For the most part, I want to keep the specifics of the rating criteria obfuscated because there really isn’t a systematic way to accurately appraise a given monster. From a high level, this first iteration will simply judge a monster’s power as a lead and sub in late- to endgame dungeons with an emphasis on the endgame. What’s the difference between the two? Well, to put it simply, you can clear late-game dungeon with suboptimal teams, but an endgame team has to meet a much stricter set of requirements. It’s the difference between the team that can clear Hera-Is vs. Hera Rush. I initially only factored in the endgame, but the average player struggles in the late-game, thus some weight is given to late game usefulness. For example, FA Lucifer is a very good sub in the late-game and almost unusable in the endgame, but his late-game power should still be a factor in the overall rating.

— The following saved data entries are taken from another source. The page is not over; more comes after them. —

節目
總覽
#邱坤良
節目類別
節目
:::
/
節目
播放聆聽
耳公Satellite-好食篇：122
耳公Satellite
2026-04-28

You can take a look at the spreadsheet itself to glean some of the methodology I use if you really want to, but unless you’re just curious I don’t think there’s a lot to learn. This is just a tool that still needs some translation to be useful.

Grading Scale

The grading scale is based on the standard deviation of a given rating for a monster or group of monsters using a normal distribution. I’ve adjusted it to my own likings. I’m sure you’ve been exposed — or subjected — to something similar sometime in your life, but if you want to brush up check out the Wikipedia entry.

  • S – 2σ or greater
  • A – 1σ to 2σ
  • B – -1σ to 1σ
  • C – -2σ to -1σ
  • D – -2σ or lower

By binning monsters into letter grades, you can get a feel of “about how powerful they are” without having to go through the trouble of being accurate enough to create a precise hierarchy.

Based on this grading scale, most monsters will end up in the B range. This is where I truly believe most monsters lay, something intentionally set up by GungHo. If the amount of exceptional monsters at a given time is small, this will give advanced players something to chase. Conversely, bad monsters must exist to make the good ones stand out, but you can’t have too many or players would quickly get fed up with the REM. If most players have monsters near the average GungHo can control the pace through which they advance through the game, enticing them with the release of newer, more exceptional monsters to get them past any walls they may hit.

I do believe the system works. I started the spreadsheet well before the Indian 1 and Egypt 1 awoken uevos were released, but after I factored them in their pantheon grades shot up. This also caused the dominant Heroes pantheon to come back down to earth as the distribution had shifted. We’ll see how it plays out in the future though, and make adjustments as we go.